Just a few shifts of my thought process and I now find myself on the cusp of a potentially great personal and business relationship – all because I redefined ‘time’.

A little story

Here’s a little story I heard once. The authenticity of this note is irrelevant, it is the message that counts:

A young man learns what’s most important in life from the guy next door… It’d been some time since Jack had seen the old man. College, girls, career, and life itself got in the way. In fact, Jack had moved clear across the country in pursuit of his dreams.
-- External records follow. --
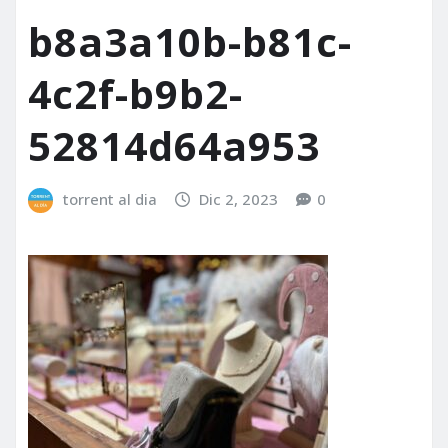
b8a3a10b-b81c-
4c2f-b9b2-
52814d64a953
torrent al dia
Dic 2, 2023
0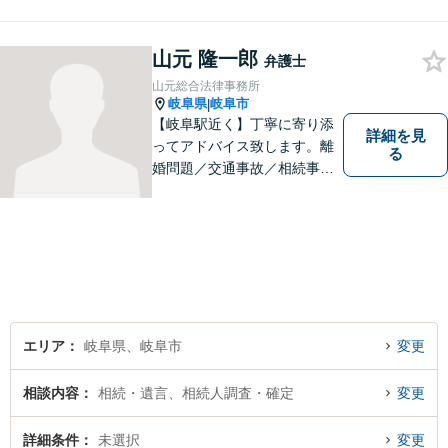
山元 隆一郎
弁護士
山元総合法律事務所
岐阜県
岐阜市
|
【岐阜駅近く】丁寧に寄り添
詳細を見
ってアドバイス致します。離
る
婚問題／交通事故／相続事件
／労働問題／借金問題など、
幅広く対応可能。【地域に根
ざした弁護士】難解な事件に
対応するため、必要な場合に
は他事務所の弁護士と連携し
ます。ご相談下さい。
エリア
岐阜県、岐阜市
変更
相談内容
相続・遺言、相続人調査・確定
変更
詳細条件
未選択
変更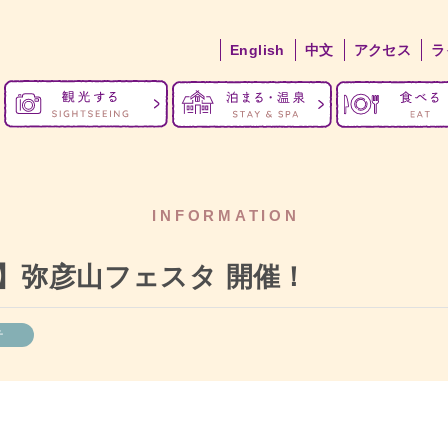
English
中文
アクセス
ラ
INFORMATION
開催】弥彦山フェスタ 開催！
せ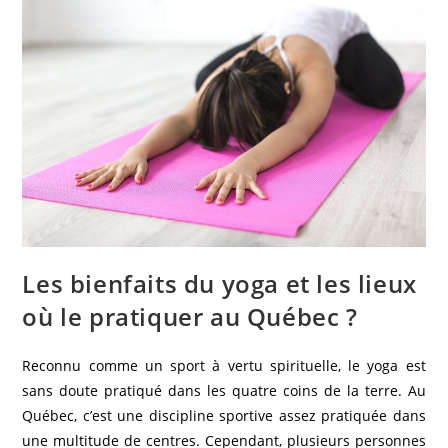
Les bienfaits du yoga et les lieux
où le pratiquer au Québec ?
Reconnu comme un sport à vertu spirituelle, le yoga est
sans doute pratiqué dans les quatre coins de la terre. Au
Québec, c’est une discipline sportive assez pratiquée dans
une multitude de centres. Cependant, plusieurs personnes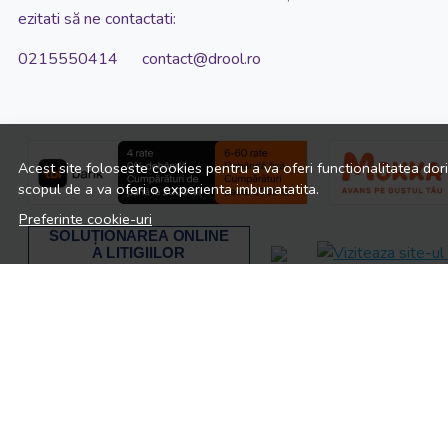
ezitati să ne contactati:
0215550414 contact@drool.ro
Acest site foloseste cookies pentru a va oferi functionalitatea dor
scopul de a va oferi o experienta imbunatatita.
Preferinte cookie-uri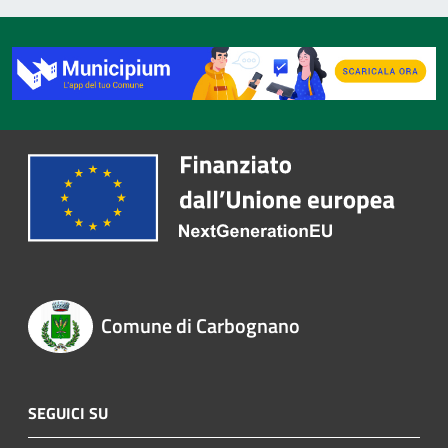
Comune di Carbognano
SEGUICI SU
There, in the rush of his busy life, Jack had little time to think about the past and often no time to spend with his own wife and son. He was working on his future, and nothing could stop him.
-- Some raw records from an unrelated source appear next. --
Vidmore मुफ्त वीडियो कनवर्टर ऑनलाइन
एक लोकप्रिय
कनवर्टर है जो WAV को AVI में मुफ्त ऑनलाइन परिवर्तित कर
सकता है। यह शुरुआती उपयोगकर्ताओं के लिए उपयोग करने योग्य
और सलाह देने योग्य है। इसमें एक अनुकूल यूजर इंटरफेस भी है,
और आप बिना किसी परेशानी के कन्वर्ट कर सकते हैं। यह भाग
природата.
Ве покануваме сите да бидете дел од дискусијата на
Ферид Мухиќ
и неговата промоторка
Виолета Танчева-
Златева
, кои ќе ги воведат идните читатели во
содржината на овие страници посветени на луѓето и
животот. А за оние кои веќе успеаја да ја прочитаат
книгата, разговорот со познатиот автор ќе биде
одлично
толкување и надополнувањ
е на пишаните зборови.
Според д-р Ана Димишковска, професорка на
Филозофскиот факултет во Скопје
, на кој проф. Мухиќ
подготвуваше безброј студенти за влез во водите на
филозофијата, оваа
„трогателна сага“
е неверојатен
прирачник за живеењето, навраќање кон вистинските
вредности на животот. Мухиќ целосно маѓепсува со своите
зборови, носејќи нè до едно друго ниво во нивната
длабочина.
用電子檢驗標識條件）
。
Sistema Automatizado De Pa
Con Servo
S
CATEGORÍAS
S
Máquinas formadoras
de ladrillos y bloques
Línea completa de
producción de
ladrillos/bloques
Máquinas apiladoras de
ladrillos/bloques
Over the phone his mother told him “Mr Belser died last night. The funeral is Wednesday.” Memories flashed through his mind like an old newsreel as he sat quietly, remembering his childhood days.

“Jack, did you hear me?”

“Oh, sorry Mum. Yes, I heard you. It’s been so long since I thought of him. I’m sorry, but I honestly thought he died years ago.” Jack said.
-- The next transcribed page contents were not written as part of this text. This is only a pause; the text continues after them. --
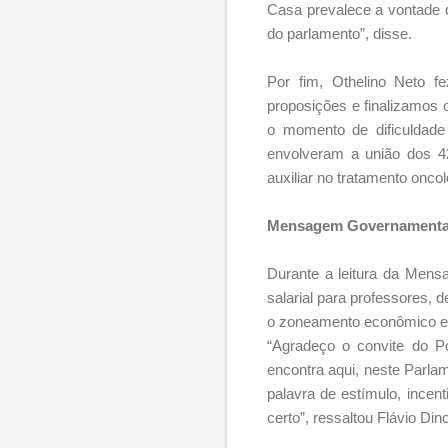
Casa prevalece a vontade 
do parlamento”, disse.
Por fim, Othelino Neto f
proposições e finalizamos
o momento de dificuldade
envolveram a união dos 4
auxiliar no tratamento oncol
Mensagem Governamenta
Durante a leitura da Mensa
salarial para professores, 
o zoneamento econômico e 
“Agradeço o convite do Po
encontra aqui, neste Parl
palavra de estímulo, ince
certo”, ressaltou Flávio Dino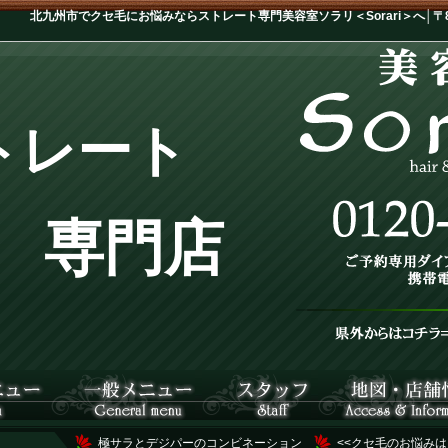
北九州市でクセ毛にお悩みならストレート専門美容室ソラリ＜Sorari＞へ│〒802
トレート
専門店
極サラとデジパーのコンビネーション
<<クセ毛のお悩みは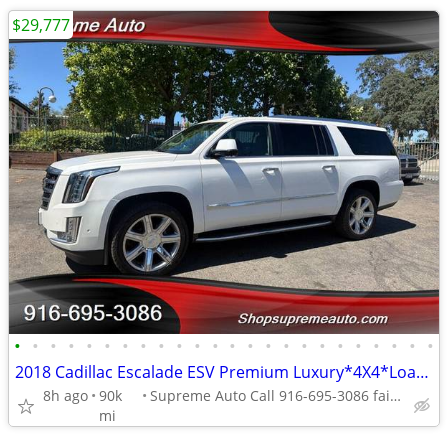
$29,777
•
•
•
•
•
•
•
•
•
•
•
•
•
•
•
•
•
•
•
•
•
•
•
•
2018 Cadillac Escalade ESV Premium Luxury*4X4*Loaded*DVD Player*
8h ago
90k
Supreme Auto Call 916-695-3086 fair oaks
mi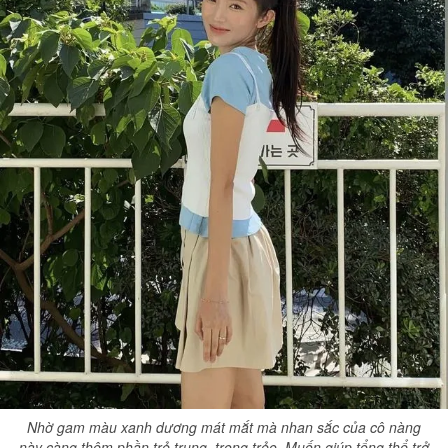
Nhờ gam màu xanh dương mát mắt mà nhan sắc của cô nàng
này càng thêm phần trẻ trung, trong trẻo. Muốn giúp tổng thể trở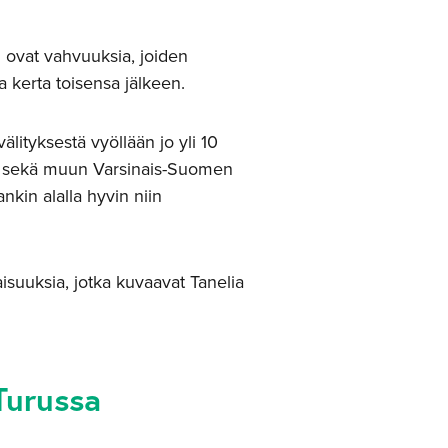
n ovat vahvuuksia, joiden
a kerta toisensa jälkeen.
älityksestä vyöllään jo yli 10
n sekä muun Varsinais-Suomen
ankin alalla hyvin niin
isuuksia, jotka kuvaavat Tanelia
Turussa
“Well, he didn’t forget you. Every time I saw him he’d ask how you were doing. He’d reminisce about the many days you spent over ‘his side of the fence’, as he put it.” his Mum told him.

“I loved that old house he lived in.” Jack said.

“You know Jack, after your father died, Mr. Belser stepped in to make sure you had a man’s influence in your life…” she said.

“He’s the one who taught me carpentry.” he said. “I wouldn’t be in this business if it weren’t for him. He spent a lot of time teaching me things he thought were important… Mum, I’ll be there for the funeral.” Jack said.

As busy as he was, Jack kept his word and caught the next flight to his hometown. Mr. Belser’s funeral was small and uneventful. He had no children of his own, and most of his relatives had passed away. The night before he had to return home, Jack and his Mum stopped by to see the old house next door one more time. Standing in the doorway, Jack paused for a moment. It was like crossing over into another dimension, a leap through space and time. The house was exactly as he remembered. Every step held memories… every picture… every piece of furniture.

Jack stopped suddenly.

“What’s wrong, Jack?” his Mum asked.

“The box is gone.” he said.

“What box?”

“There was a small gold box that he kept locked on top of his desk. I must have asked him a thousand times what was inside. All he’d ever tell me was ‘The thing I value most.'” Jack said. Everything about the house was exactly how Jack remembered it except for the box. He figured someone from the Belser family had taken it.

“Now I’ll never know what was so valuable to him.” Jack said, frustrated. “I’d better get some sleep. I have an early flight home Mum.”

It had been about two weeks since Mr. Belser died. Returning home from work one day, Jack discovered a note in his mailbox: ‘Signature required on a package.’

No one had been at home when the postie popped by. ‘Please stop by the main post office within the next three days.’ the note read.

Early the next day Jack retrieved the package. The small box was old and looked like it had been mailed a hundred years ago. The handwriting was difficult to read, but the return address                caught his attention: ‘Mr Harold Belser’ it read…

Jack took the box out to his car and ripped open the package. There inside was the gold box and an envelope. Jack’s hands shook as he read the note inside:

Upon my death, please forward this box and its contents to Jack Bennett. It’s the thing I valued most in my life. A small key was taped to the letter. His heart racing and tears filling his eyes,          Jack carefully unlocked the box. There inside he found a beautiful gold pocket watch. Running his fingers slowly over the finely-etched casing, he unlatched the cover.

Inside he found engraved:

Jack, Thanks for your time! – Harold Belser.

“The thing he valued most was my time.” he said to himself. Jack held the watch for a few minutes, then called his office and cleared his appointments for the next two days.

“Why?” Janet his assistant asked.

“I need some time to spend with my son.” he said. “Oh, and Janet, thanks for your time.”